_Task statement:_
From first line to last, write out the data precisely as shown.

----- Records for the task

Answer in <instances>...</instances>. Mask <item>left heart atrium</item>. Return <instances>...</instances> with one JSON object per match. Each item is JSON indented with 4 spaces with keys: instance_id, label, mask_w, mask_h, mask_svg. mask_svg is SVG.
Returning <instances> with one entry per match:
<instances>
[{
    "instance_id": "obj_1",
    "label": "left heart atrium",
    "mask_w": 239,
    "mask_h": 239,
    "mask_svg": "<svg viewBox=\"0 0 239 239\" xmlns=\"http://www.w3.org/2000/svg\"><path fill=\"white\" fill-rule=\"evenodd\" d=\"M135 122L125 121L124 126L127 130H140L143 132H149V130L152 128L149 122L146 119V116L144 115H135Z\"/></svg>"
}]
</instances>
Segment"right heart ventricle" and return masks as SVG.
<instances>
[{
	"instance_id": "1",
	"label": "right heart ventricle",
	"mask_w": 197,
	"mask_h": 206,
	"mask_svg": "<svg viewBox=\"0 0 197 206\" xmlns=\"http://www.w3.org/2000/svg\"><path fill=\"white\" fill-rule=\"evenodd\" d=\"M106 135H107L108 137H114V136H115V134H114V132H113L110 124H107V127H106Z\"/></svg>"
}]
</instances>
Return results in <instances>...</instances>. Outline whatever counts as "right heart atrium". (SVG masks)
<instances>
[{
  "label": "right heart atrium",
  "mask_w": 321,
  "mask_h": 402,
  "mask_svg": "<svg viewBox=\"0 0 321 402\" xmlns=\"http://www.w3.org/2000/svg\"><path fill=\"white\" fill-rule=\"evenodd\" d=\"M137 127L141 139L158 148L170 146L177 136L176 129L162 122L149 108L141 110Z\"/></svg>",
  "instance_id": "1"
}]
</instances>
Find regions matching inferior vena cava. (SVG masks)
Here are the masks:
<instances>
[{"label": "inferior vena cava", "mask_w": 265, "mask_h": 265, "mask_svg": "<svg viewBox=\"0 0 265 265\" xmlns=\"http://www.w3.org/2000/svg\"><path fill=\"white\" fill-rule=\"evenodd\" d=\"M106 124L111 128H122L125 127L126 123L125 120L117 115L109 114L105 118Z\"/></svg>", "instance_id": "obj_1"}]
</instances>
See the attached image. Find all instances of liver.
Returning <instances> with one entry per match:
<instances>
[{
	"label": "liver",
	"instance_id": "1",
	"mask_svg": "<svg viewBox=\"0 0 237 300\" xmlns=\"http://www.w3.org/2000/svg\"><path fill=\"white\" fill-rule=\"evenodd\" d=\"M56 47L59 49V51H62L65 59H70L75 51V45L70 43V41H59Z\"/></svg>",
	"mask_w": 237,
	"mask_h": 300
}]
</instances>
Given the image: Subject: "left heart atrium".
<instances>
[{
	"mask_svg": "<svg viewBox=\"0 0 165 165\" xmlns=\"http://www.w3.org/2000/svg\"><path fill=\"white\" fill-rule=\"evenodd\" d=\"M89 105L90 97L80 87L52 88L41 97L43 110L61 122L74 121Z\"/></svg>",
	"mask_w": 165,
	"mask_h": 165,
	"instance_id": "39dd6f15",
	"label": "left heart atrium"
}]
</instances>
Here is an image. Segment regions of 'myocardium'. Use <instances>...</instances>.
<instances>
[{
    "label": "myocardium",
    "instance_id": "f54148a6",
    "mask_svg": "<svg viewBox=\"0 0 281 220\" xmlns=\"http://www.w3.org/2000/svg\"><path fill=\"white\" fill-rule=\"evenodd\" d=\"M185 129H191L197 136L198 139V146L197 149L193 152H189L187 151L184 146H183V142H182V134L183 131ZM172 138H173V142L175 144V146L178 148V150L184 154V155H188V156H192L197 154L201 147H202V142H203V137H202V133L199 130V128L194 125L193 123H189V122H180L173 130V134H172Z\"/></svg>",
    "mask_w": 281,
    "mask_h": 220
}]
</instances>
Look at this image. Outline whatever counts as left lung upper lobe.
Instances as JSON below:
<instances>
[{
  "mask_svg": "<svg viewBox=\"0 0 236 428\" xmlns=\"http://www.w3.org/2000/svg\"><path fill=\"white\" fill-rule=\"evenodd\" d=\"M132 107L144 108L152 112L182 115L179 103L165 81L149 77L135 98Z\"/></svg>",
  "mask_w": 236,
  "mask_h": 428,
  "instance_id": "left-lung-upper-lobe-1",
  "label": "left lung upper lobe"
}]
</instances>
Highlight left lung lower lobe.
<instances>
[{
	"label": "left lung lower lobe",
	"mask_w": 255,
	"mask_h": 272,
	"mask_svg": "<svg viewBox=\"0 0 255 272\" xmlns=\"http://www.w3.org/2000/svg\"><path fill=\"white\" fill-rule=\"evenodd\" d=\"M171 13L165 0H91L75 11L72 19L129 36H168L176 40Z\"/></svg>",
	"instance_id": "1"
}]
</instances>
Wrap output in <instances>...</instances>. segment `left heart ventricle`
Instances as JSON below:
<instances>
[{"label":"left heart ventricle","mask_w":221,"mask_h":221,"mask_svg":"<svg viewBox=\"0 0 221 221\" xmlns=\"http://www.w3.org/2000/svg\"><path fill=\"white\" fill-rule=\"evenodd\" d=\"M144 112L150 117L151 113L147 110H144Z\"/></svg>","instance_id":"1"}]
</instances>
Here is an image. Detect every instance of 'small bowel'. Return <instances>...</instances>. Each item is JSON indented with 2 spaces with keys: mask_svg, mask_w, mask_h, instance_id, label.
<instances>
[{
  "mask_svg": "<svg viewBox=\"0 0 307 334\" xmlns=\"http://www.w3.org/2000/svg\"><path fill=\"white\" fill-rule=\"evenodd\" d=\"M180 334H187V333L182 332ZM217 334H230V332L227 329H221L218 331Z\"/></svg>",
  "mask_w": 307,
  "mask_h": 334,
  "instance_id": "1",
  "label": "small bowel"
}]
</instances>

----------

_Answer to the exercise:_
Answer in <instances>...</instances>. Mask <item>left heart atrium</item>. Return <instances>...</instances> with one JSON object per match. Each item is JSON indented with 4 spaces with keys: instance_id, label, mask_w, mask_h, mask_svg. mask_svg is SVG.
Returning <instances> with one entry per match:
<instances>
[{
    "instance_id": "obj_1",
    "label": "left heart atrium",
    "mask_w": 239,
    "mask_h": 239,
    "mask_svg": "<svg viewBox=\"0 0 239 239\" xmlns=\"http://www.w3.org/2000/svg\"><path fill=\"white\" fill-rule=\"evenodd\" d=\"M135 122L125 121L124 126L127 130H140L143 132H149V130L152 128L149 122L146 119V116L144 115H135Z\"/></svg>"
}]
</instances>
Segment"right heart ventricle" and return masks as SVG.
<instances>
[{
	"instance_id": "1",
	"label": "right heart ventricle",
	"mask_w": 197,
	"mask_h": 206,
	"mask_svg": "<svg viewBox=\"0 0 197 206\" xmlns=\"http://www.w3.org/2000/svg\"><path fill=\"white\" fill-rule=\"evenodd\" d=\"M106 135H107L108 137H114V136H115V134H114V132H113L110 124H107V127H106Z\"/></svg>"
}]
</instances>
Return results in <instances>...</instances>. Outline whatever counts as "right heart atrium". (SVG masks)
<instances>
[{
  "label": "right heart atrium",
  "mask_w": 321,
  "mask_h": 402,
  "mask_svg": "<svg viewBox=\"0 0 321 402\" xmlns=\"http://www.w3.org/2000/svg\"><path fill=\"white\" fill-rule=\"evenodd\" d=\"M137 127L141 139L158 148L170 146L177 136L176 129L162 122L149 108L141 110Z\"/></svg>",
  "instance_id": "1"
}]
</instances>
Find regions matching inferior vena cava. (SVG masks)
Here are the masks:
<instances>
[{"label": "inferior vena cava", "mask_w": 265, "mask_h": 265, "mask_svg": "<svg viewBox=\"0 0 265 265\" xmlns=\"http://www.w3.org/2000/svg\"><path fill=\"white\" fill-rule=\"evenodd\" d=\"M106 124L111 128H122L125 127L126 123L125 120L117 115L109 114L105 118Z\"/></svg>", "instance_id": "obj_1"}]
</instances>
See the attached image. Find all instances of liver.
Returning <instances> with one entry per match:
<instances>
[{
	"label": "liver",
	"instance_id": "1",
	"mask_svg": "<svg viewBox=\"0 0 237 300\" xmlns=\"http://www.w3.org/2000/svg\"><path fill=\"white\" fill-rule=\"evenodd\" d=\"M56 47L59 49V51H62L65 59H70L75 51V45L70 43V41H59Z\"/></svg>",
	"mask_w": 237,
	"mask_h": 300
}]
</instances>
Given the image: Subject: "left heart atrium".
<instances>
[{
	"mask_svg": "<svg viewBox=\"0 0 165 165\" xmlns=\"http://www.w3.org/2000/svg\"><path fill=\"white\" fill-rule=\"evenodd\" d=\"M89 105L90 97L80 87L52 88L41 97L43 110L61 122L74 121Z\"/></svg>",
	"mask_w": 165,
	"mask_h": 165,
	"instance_id": "39dd6f15",
	"label": "left heart atrium"
}]
</instances>
Here is an image. Segment regions of 'myocardium'. Use <instances>...</instances>.
<instances>
[{
    "label": "myocardium",
    "instance_id": "f54148a6",
    "mask_svg": "<svg viewBox=\"0 0 281 220\" xmlns=\"http://www.w3.org/2000/svg\"><path fill=\"white\" fill-rule=\"evenodd\" d=\"M185 129H191L197 136L198 139V146L197 149L193 152H189L187 151L184 146H183V142H182V134L183 131ZM172 138H173V142L175 144V146L178 148V150L184 154V155H188V156H192L197 154L201 147H202V142H203V137H202V133L199 130V128L194 125L193 123H189V122H180L173 130V134H172Z\"/></svg>",
    "mask_w": 281,
    "mask_h": 220
}]
</instances>
Look at this image. Outline whatever counts as left lung upper lobe.
Instances as JSON below:
<instances>
[{
  "mask_svg": "<svg viewBox=\"0 0 236 428\" xmlns=\"http://www.w3.org/2000/svg\"><path fill=\"white\" fill-rule=\"evenodd\" d=\"M132 107L144 108L152 112L182 115L179 103L165 81L149 77L135 98Z\"/></svg>",
  "mask_w": 236,
  "mask_h": 428,
  "instance_id": "left-lung-upper-lobe-1",
  "label": "left lung upper lobe"
}]
</instances>
Highlight left lung lower lobe.
<instances>
[{
	"label": "left lung lower lobe",
	"mask_w": 255,
	"mask_h": 272,
	"mask_svg": "<svg viewBox=\"0 0 255 272\" xmlns=\"http://www.w3.org/2000/svg\"><path fill=\"white\" fill-rule=\"evenodd\" d=\"M171 13L165 0H91L75 11L72 19L129 36H168L176 40Z\"/></svg>",
	"instance_id": "1"
}]
</instances>
Wrap output in <instances>...</instances>. segment `left heart ventricle`
Instances as JSON below:
<instances>
[{"label":"left heart ventricle","mask_w":221,"mask_h":221,"mask_svg":"<svg viewBox=\"0 0 221 221\" xmlns=\"http://www.w3.org/2000/svg\"><path fill=\"white\" fill-rule=\"evenodd\" d=\"M144 112L150 117L151 113L147 110H144Z\"/></svg>","instance_id":"1"}]
</instances>
Here is an image. Detect every instance of 'small bowel'. Return <instances>...</instances>. Each item is JSON indented with 2 spaces with keys: mask_svg, mask_w, mask_h, instance_id, label.
<instances>
[{
  "mask_svg": "<svg viewBox=\"0 0 307 334\" xmlns=\"http://www.w3.org/2000/svg\"><path fill=\"white\" fill-rule=\"evenodd\" d=\"M180 334H187V333L182 332ZM217 334H230V332L227 329H221L218 331Z\"/></svg>",
  "mask_w": 307,
  "mask_h": 334,
  "instance_id": "1",
  "label": "small bowel"
}]
</instances>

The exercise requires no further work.